Volkswirtschaftliche Auswirkungen werden zu wenig berücksichtigt - Bedenken der Hotel- und Gaststättenbranche finden kein Gehör

Für Erfurt bleibt die Verlockung groß, Mehreinnahmen von einer Million Euro pro Jahr über eine Abgabe von 5% an jeder Übernachtung im Stadtgebiet zu generieren. Die Touristiker sind skeptisch. Ihnen schließt sich Thomas L. Kemmerich an. "Auch wenn uns das Rechtsamt wider jedem Einspruch weismachen will, dass die Kulturförderabgabe juristisch einwandfrei ist, so zeigte uns doch erst jüngst das Urteil im Prozess gegen die fristlose Kündigung der Stadtwerke-Geschäftsführer, dass man sich nicht blind auf die Aussagen der Behörde verlassen kann," wird Kemmerich grundsätzlich. Zudem sind die Auswirkungen der so genannten "Bettensteuer" für den liberalen Stadtrat volkswirtschaftlich nicht ausreichend in die Überlegungen des Stadtrates einbezogen. Fixiert auf die Einnahmenseite, ist man für die Kritik der betroffenen Branche taub. Von Seiten der Dehoga hagelt es Bedenken an der für Erfurt geplanten Kulturförderabgabe. Verfassungsrechtlich sei die Erhebung dieser Steuer höchst fragwürdig, urteilte denn auch Dirk Ellinger, Vorsitzender des Thüringer Hotel- und Gaststättenverbandes.

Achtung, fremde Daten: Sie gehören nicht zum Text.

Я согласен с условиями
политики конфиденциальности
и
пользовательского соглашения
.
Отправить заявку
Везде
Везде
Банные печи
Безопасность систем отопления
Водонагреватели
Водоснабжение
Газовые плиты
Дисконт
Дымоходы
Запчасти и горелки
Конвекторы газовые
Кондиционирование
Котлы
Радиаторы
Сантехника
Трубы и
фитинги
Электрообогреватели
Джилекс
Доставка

Beschlossen: Rot-Rot-Grün stimmte für Kulturförderabgabe

Als ungerecht empfinden es die Hotels und Pensionen, die im Stadtgebiet vor allem von Firmenkunden und Tagungsgästen leben, die bei knapp kalkulierten Budgets auch bei 5% Preissteigerung lieber auf Beherbergungsbetriebe vor den Stadtgrenzen ausweichen. Diese Gäste genießen aber in den seltensten Fällen das reiche Kulturangebot, für das sie dann automatisch mitzahlen müssen, sagen die Hoteliers unisono. Auch der Umstand, dass Betriebe mit unter neun Übernachtungsmöglichkeiten von der Abgabe befreit sind, höherwertige Angebote auch mehr Abgabe bedeuten, stößt ihnen auf. Unterm Strich eine ungerecht "Steuer", die ihrem Namen nicht gerecht wird. "Eine Steuer auf Bettennutzung "Kulturförderabgabe" zu nennen, narrt die Menschen und steht in keinem Zusammenhang mit ihrem Sinn und Zweck," ärgert sich Kemmerich, der auch zu bedenken gibt, dass, will die Stadt eine Million Euro über die Bettensteuer einnehmen, zwanzig Millionen Übernachtungseinnahmen in Erfurt umgesetzt werden müssen. Wird diese Dienstleistung teurer, bleiben Touristen weg und geben ihr Geld woanders aus. Sei es für Restaurantbesuche, Souvenireinkäufe oder schlicht bei einem Bummel durch die Innenstadt.
Schon die Erhöhung der Grundsteuer und die Mehrausgaben für Außensitzplätze - in diesem Jahr erst ohne Zustimmung der FDP im Stadtrat beschlossen - muss von der Branche geblecht werden. Kemmerich: " Wir wollen in ein paar Jahren nicht schon wieder konstatieren müssen: Wir haben es doch damals schon gesagt!"